Dataset excerpts
<<<<

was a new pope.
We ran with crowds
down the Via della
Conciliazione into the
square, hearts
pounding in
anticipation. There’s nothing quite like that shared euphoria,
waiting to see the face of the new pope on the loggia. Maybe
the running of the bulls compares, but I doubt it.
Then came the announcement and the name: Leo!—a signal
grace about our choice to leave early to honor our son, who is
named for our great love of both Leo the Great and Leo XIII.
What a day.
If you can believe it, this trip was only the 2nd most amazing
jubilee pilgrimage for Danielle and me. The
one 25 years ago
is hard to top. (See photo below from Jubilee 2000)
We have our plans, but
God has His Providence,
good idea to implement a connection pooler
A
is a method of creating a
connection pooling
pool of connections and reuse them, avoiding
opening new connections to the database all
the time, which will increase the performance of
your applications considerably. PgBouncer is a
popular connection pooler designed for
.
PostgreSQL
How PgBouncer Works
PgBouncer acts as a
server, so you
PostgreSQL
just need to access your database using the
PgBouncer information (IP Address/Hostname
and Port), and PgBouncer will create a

>>>>

Repeat every record exactly as written, please.

was a new pope.
We ran with crowds
down the Via della
Conciliazione into the
square, hearts
pounding in
anticipation. There’s nothing quite like that shared euphoria,
waiting to see the face of the new pope on the loggia. Maybe
the running of the bulls compares, but I doubt it.
Then came the announcement and the name: Leo!—a signal
grace about our choice to leave early to honor our son, who is
named for our great love of both Leo the Great and Leo XIII.
What a day.
If you can believe it, this trip was only the 2nd most amazing
jubilee pilgrimage for Danielle and me. The
one 25 years ago
is hard to top. (See photo below from Jubilee 2000)
We have our plans, but
God has His Providence,
good idea to implement a connection pooler
A
is a method of creating a
connection pooling
pool of connections and reuse them, avoiding
opening new connections to the database all
the time, which will increase the performance of
your applications considerably. PgBouncer is a
popular connection pooler designed for
.
PostgreSQL
How PgBouncer Works
PgBouncer acts as a
server, so you
PostgreSQL
just need to access your database using the
PgBouncer information (IP Address/Hostname
and Port), and PgBouncer will create a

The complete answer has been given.